Two swelteringly hot days in Paris, but well worth the discomfort, including sweat trickling down the neck. I was there to do Fashion Fringe @ Covent Garden business, which went very well, but I also managed to see two shows in between. And they made me realise how much I have been missing by not going to the menswear shows now that the Sunday Times no longer covers them.
First up was John Galliano. Entirely briiliant both as clothes and as spectacle. The theme was silent movies and in particular Buster Keaton and Charlie Chaplin. The show began with a mighty rushing wind and copies of the newspaper Galliano Gazette swirling across the runway to set the mood of poor urban life when the movies were the only escape from work and poverty for most of the working classes in the early years of the last century.

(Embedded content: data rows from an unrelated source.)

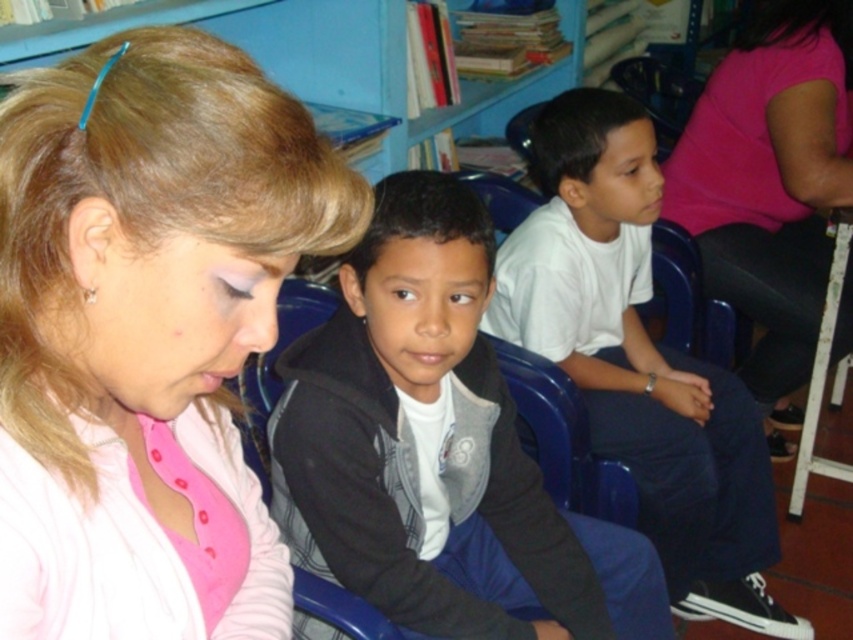 Question: Estimate the real-world distances between objects in this image. Which object is farther from the white matte shirt at center?

Choices:
 (A) pink fabric at center
 (B) pink fabric shirt at upper right
 (C) matte black hoodie at center

Answer: (A)

Question: Can you confirm if white matte shirt at center is positioned to the right of pink fabric shirt at upper right?

Choices:
 (A) yes
 (B) no

Answer: (B)

Question: Based on their relative distances, which object is nearer to the pink fabric shirt at upper right?

Choices:
 (A) white matte shirt at center
 (B) pink fabric at center
 (C) matte black hoodie at center

Answer: (A)

Question: Does white matte shirt at center appear under pink fabric shirt at upper right?

Choices:
 (A) yes
 (B) no

Answer: (A)

Question: Which object is positioned closest to the matte black hoodie at center?

Choices:
 (A) pink fabric shirt at upper right
 (B) pink fabric at center
 (C) white matte shirt at center

Answer: (B)

Question: Is pink fabric at center closer to the viewer compared to matte black hoodie at center?

Choices:
 (A) no
 (B) yes

Answer: (B) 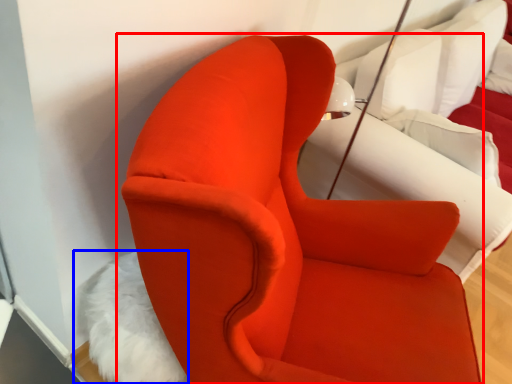 Question: Which object appears farthest to the camera in this image, chair (highlighted by a red box) or animal (highlighted by a blue box)?

Choices:
 (A) chair
 (B) animal

Answer: (B)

Out of the mist rose a vast clock (shades of Harold Lloyd), then came a Chaplin lookalike and we were off into a jerky, high-energy show with the models tumbling out onto the runway and dashing down it at fantastic speed. Chalk white faces, huge Caplinesque boots, top hats and moustaches which changed into an hommage to Monsieur Houlot and his famous cinematic holiday sur la plage. It was all rollicking good fun and raised our thoughts well up and away from the unbelievable heat in the venue.
And, apart from that, the clothes....? A brilliantly young and accessible wardrobe, sexy and able to be deconstructed into a range of looks that any guy would like even if fashion isn't his main concern in life.
It was obviously a hard act to follow but Kris Van Assche for Dior Homme was up to the challenge the day after in a venue even more torrid thn the Galliano one – which had a very senior lady of the press complaining birtterly and at some length about her discomfort. Most of us rose above the temperature and were delighted at how convincingly Van Assche has made Dior Homme his own after stepping into the space left by Hedi Slimane when he parted company with Dior. Minimalist, urbane and full of simple but telling details that made a statement as subtle as the very best (I am thinking of the sadly missed Jil Sander, the total mistress of the perfectly conceived and tailored garment that commands attention in whispers).
Van Assche has the same perfect pitch.